La revue 303 arts, recherches, créations a choisi de mettre à l’honneur le vélo et démontre, par une multitude de points de vue, la place qu’il occupe dans notre réalité quotidienne comme dans nos imaginaires.

Ce numéro 136 a également été à l’origine d’une découverte artistique. En raison de son ampleur et de l’univers qu’elle déploie, Grimasques, la série de l’artiste Dominique Bulteau, méritait la réalisation d’un tiré à part présentant vingt des autoportraits qui la composent. Elle révèle une relation singulière entre l’artiste et des objets familiers des cyclistes, qui se retrouvent ici mis en scène, parfois jusqu’à un véritable corps à corps.

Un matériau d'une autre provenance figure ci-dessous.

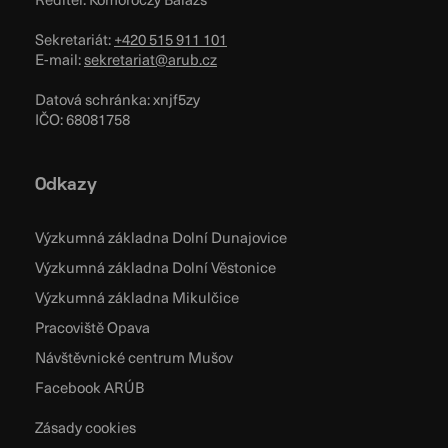
Sekretariát:
+420 515 911 101
E-mail:
sekretariat@arub.cz
Datová schránka: xnjf5zy
IČO: 68081758
Odkazy
Výzkumná základna Dolní Dunajovice
Výzkumná základna Dolní Věstonice
Výzkumná základna Mikulčice
Pracoviště Opava
Návštěvnické centrum Mušov
Facebook ARÚB
Zásady cookies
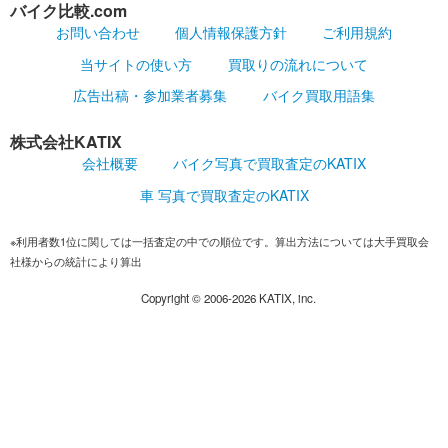
バイク比較.com
お問い合わせ
個人情報保護方針
ご利用規約
当サイトの使い方
買取りの流れについて
広告出稿・参加業者募集
バイク買取用語集
株式会社KATIX
会社概要
バイク写真で買取査定のKATIX
車 写真で買取査定のKATIX
※利用者数1位に関しては一括査定の中での順位です。算出方法については大手買取会
社様からの統計により算出
Copyright ©
2006-2026
KATIX, inc.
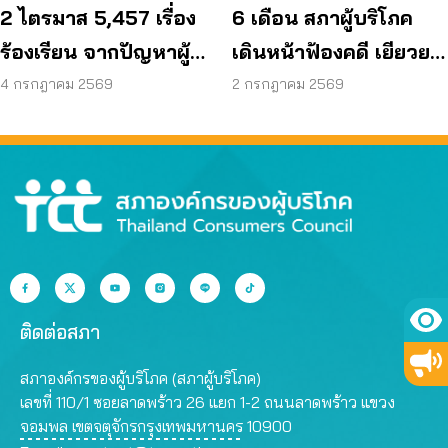
2 ไตรมาส 5,457 เรื่อง
6 เดือน สภาผู้บริโภค
ร้องเรียน จากปัญหาผู้
เดินหน้าฟ้องคดี เยียวยา
บริโภค สู่การดันนโยบาย
ได้กว่า 44 ล้านบาท
4 กรกฎาคม 2569
2 กรกฎาคม 2569
ทั่วประเทศ
ติดต่อสภา
สภาองค์กรของผู้บริโภค (สภาผู้บริโภค)
เลขที่ 110/1 ซอยลาดพร้าว 26 แยก 1-2 ถนนลาดพร้าว แขวง
จอมพล เขตจตุจักรกรุงเทพมหานคร 10900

Ce tiré à part rejoint des publications dédiées précédemment à François Morellet, Jean-Michel Sanejouand, ou aux créations d’artistes résidant dans les Pays de la Loire. Ces publications visent à faire connaître ou redécouvrir des artistes, confirmés ou en devenir, qui par-ticipent du dynamisme culturel de la région et de son rayonnement. La création est bien vivante dans les Pays de la Loire. Elle est le fait d’artistes en direction desquels il est indispensable de maintenir des politiques publiques de la culture ambitieuses et concertées, afin d’accompagner le développement de leur parcours professionnel et de rendre leurs œuvres accessibles à tous.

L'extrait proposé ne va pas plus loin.